FROM JOURNAL OF THE AMERICAN COLLEGE OF CARDIOLOGY

An updated risk model based on data from patients presenting after acute myocardial infarction to a broad spectrum of U.S. hospitals appears to predict with a high degree of accuracy which patients are at the greatest risk for in-hospital mortality, investigators say.

Created from data on more than 240,000 patients presenting to one of 655 U.S. hospitals in 2012 and 2013 following ST-segment elevation myocardial infarction (STEMI) or non–ST-segment elevation MI (NSTEMI), the model identified the following independent risk factors for in-hospital mortality: age, heart rate, systolic blood pressure, presentation to the hospital after cardiac arrest, presentation in cardiogenic shock, presentation in heart failure, presentation with STEMI, creatinine clearance, and troponin ratio, reported Robert L. McNamara, MD, of Yale University, New Haven, Conn.

The investigators are participants in the ACTION (Acute Coronary Treatment and Intervention Outcomes Network) Registry–GWTG (Get With the Guidelines).

“The new ACTION Registry–GWTG in-hospital mortality risk model and risk score represent robust, parsimonious, and contemporary risk adjustment methodology for use in routine clinical care and hospital quality assessment. The addition of risk adjustment for patients presenting after cardiac arrest is critically important and enables a fairer assessment across hospitals with varied case mix,” they wrote (J Am Coll Cardiol. 2016 Aug 1;68[6]:626-35).

The revised risk model has the potential to facilitate hospital quality assessments and help investigators to identify specific factors that could help clinicians even further lower death rates, the investigators write.

Further mortality reductions?

Although improvements in care of patients with acute MI over the last several decades have driven the in-hospital death rate from 29% in 1969 down to less than 7% today, there are still more than 100,000 AMI-related in-hospital deaths in the United States annually, with wide variations across hospitals, Dr. McNamara and colleagues noted.

A previous risk model published by ACTION Registry–GWTG members included data on patients treated at 306 U.S. hospitals and provided a simple, validated in-hospital mortality and risk score.

Since that model was published, however, the dataset was expanded to include patients presenting after cardiac arrest at the time of AMI presentation.

“Being able to adjust for cardiac arrest is critical because it is a well-documented predictor of mortality. Moreover, continued improvement in AMI care mandates periodic updates to the risk models so that hospitals can assess their quality as contemporary care continues to evolve,” the authors wrote.

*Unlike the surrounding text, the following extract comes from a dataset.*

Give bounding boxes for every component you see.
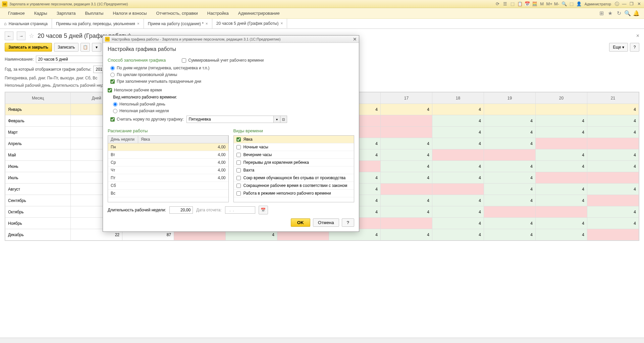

To see whether they could develop a new and improved model and risk score, they analyzed data on 243,440 patients treated at one of 655 hospitals in the voluntary network. Data on 145,952 patients (60% of the total), 57,039 of whom presented with STEMI, and 88,913 of whom presented with NSTEMI, were used to for the derivation sample.

Data on the remaining 97,488 (38,060 with STEMI and 59,428 with NSTEMI) were used to create the validation sample.

The authors found that for the total cohort, the in-hospital mortality rate was 4.6%. In multivariate models controlled for demographic and clinical factors, independent risk factors significantly associated with in-hospital mortality (validation cohort) were:

• Presentation after cardiac arrest (odds ratio, 5.15).

• Presentation in cardiogenic shock (OR, 4.22).

• Presentation in heart failure (OR, 1.83).

• STEMI on electrocardiography (OR, 1.81).

• Age, per 5 years (OR, 1.24).

• Systolic BP, per 10 mm Hg decrease (OR, 1.19).

• Creatinine clearance per 5/mL/min/1.73 m2 decrease (OR, 1.11).

• Heart rate per 10 beats/min (OR, 1.09).

• Troponin ratio, per 5 units (OR, 1.05).

The 95% confidence intervals for all of the above factors were significant.

The C-statistic, a standard measure of the predictive accuracy of a logistic regression model, was 0.88, indicating that the final ACTION Registry–GWTG in-hospital mortality model had a high level of discrimination in both the derivation and validation populations, the authors state.

The ACTION Registry–GWTG is a Program of the American College of Cardiology and the American Heart Association, with funding from Schering-Plough and the Bristol-Myers Squibb/Sanofi Pharmaceutical Partnership. Dr. McNamara serves on a clinical trials endpoint adjudication committee for Pfizer. Other coauthors reported multiple financial relationships with pharmaceutical and medical device companies.